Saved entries
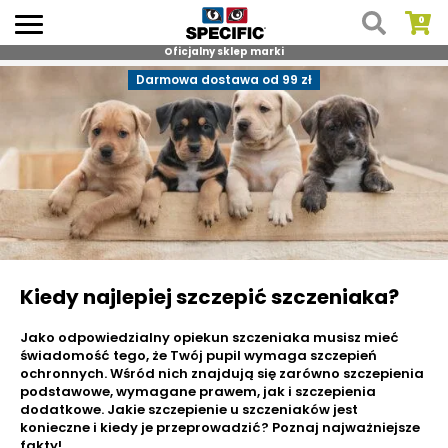
Oficjalny sklep marki
Skip
Darmowa dostawa od 99 zł
to
content
Kiedy najlepiej szczepić szczeniaka?
Jako odpowiedzialny opiekun szczeniaka musisz mieć
świadomość tego, że Twój pupil wymaga szczepień
ochronnych. Wśród nich znajdują się zarówno szczepienia
podstawowe, wymagane prawem, jak i szczepienia
dodatkowe. Jakie szczepienie u szczeniaków jest
konieczne i kiedy je przeprowadzić? Poznaj najważniejsze
fakty!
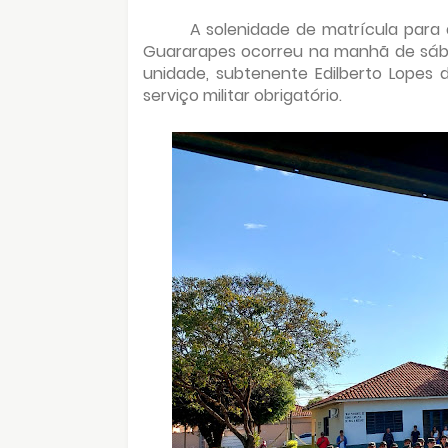
A solenidade de matrícula para
Guararapes ocorreu na manhã de sába
unidade, subtenente Edilberto Lopes
serviço militar obrigatório.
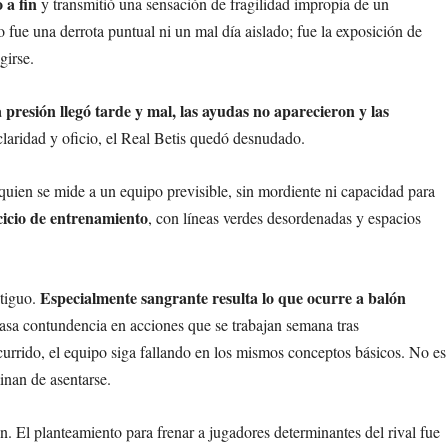
 a fin
y transmitió una sensación de fragilidad impropia de un
o fue una derrota puntual ni un mal día aislado; fue la exposición de
girse.
 presión llegó tarde y mal, las ayudas no aparecieron y las
claridad y oficio, el Real Betis quedó desnudado.
uien se mide a un equipo previsible, sin mordiente ni capacidad para
cicio de entrenamiento
, con líneas verdes desordenadas y espacios
Especialmente sangrante resulta lo que ocurre a balón
ntiguo.
casa contundencia en acciones que se trabajan semana tras
urrido, el equipo siga fallando en los mismos conceptos básicos. No es
inan de asentarse.
. El planteamiento para frenar a jugadores determinantes del rival fue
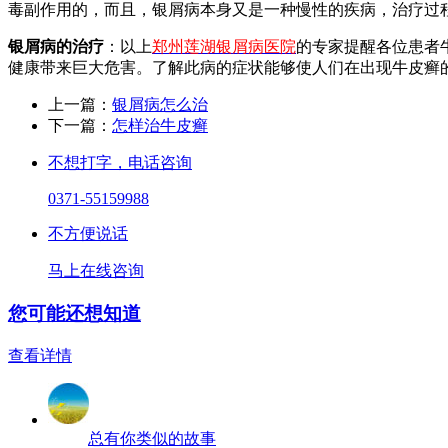
毒副作用的，而且，银屑病本身又是一种慢性的疾病，治疗过
银屑病的治疗
：以上
郑州莲湖银屑病医院
的专家提醒各位患者
健康带来巨大危害。了解此病的症状能够使人们在出现牛皮癣
上一篇：
银屑病怎么治
下一篇：
怎样治牛皮癣
不想打字，电话咨询
0371-55159988
不方便说话
马上在线咨询
您可能还想知道
查看详情
总有你类似的故事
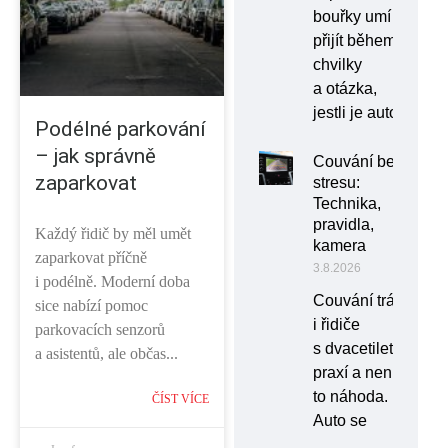
bouřky umí
přijít během
chvilky
a otázka,
jestli je auto
Podélné parkování
– jak správně
Couvání bez
zaparkovat
stresu:
Technika,
pravidla,
Každý řidič by měl umět
kamera
zaparkovat příčně
3.8.2026
i podélně. Moderní doba
Couvání trápí
sice nabízí pomoc
i řidiče
parkovacích senzorů
s dvacetiletou
a asistentů, ale občas...
praxí a není
to náhoda.
ČÍST VÍCE
Auto se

◆ Instructions for the task ◆
No pictures go in the copy. Set down all the data exactly.

◆ Your response ◆
Oficjalny sklep marki
Skip
Darmowa dostawa od 99 zł
to
content
Kiedy najlepiej szczepić szczeniaka?
Jako odpowiedzialny opiekun szczeniaka musisz mieć
świadomość tego, że Twój pupil wymaga szczepień
ochronnych. Wśród nich znajdują się zarówno szczepienia
podstawowe, wymagane prawem, jak i szczepienia
dodatkowe. Jakie szczepienie u szczeniaków jest
konieczne i kiedy je przeprowadzić? Poznaj najważniejsze
fakty!
A solenidade de matrícula para
Guararapes ocorreu na manhã de sába
unidade, subtenente Edilberto Lopes
serviço militar obrigatório.
 a fin
y transmitió una sensación de fragilidad impropia de un
o fue una derrota puntual ni un mal día aislado; fue la exposición de
girse.
 presión llegó tarde y mal, las ayudas no aparecieron y las
claridad y oficio, el Real Betis quedó desnudado.
uien se mide a un equipo previsible, sin mordiente ni capacidad para
cicio de entrenamiento
, con líneas verdes desordenadas y espacios
Especialmente sangrante resulta lo que ocurre a balón
ntiguo.
casa contundencia en acciones que se trabajan semana tras
urrido, el equipo siga fallando en los mismos conceptos básicos. No es
inan de asentarse.
. El planteamiento para frenar a jugadores determinantes del rival fue
毒副作用的，而且，银屑病本身又是一种慢性的疾病，治疗过
银屑病的治疗
：以上
郑州莲湖银屑病医院
的专家提醒各位患者
健康带来巨大危害。了解此病的症状能够使人们在出现牛皮癣
上一篇：
银屑病怎么治
下一篇：
怎样治牛皮癣
不想打字，电话咨询
0371-55159988
不方便说话
马上在线咨询
您可能还想知道
查看详情
总有你类似的故事
bouřky umí
přijít během
chvilky
a otázka,
jestli je auto
Podélné parkování
– jak správně
Couvání bez
zaparkovat
stresu:
Technika,
pravidla,
Každý řidič by měl umět
kamera
zaparkovat příčně
3.8.2026
i podélně. Moderní doba
Couvání trápí
sice nabízí pomoc
i řidiče
parkovacích senzorů
s dvacetiletou
a asistentů, ale občas...
praxí a není
to náhoda.
ČÍST VÍCE
Auto se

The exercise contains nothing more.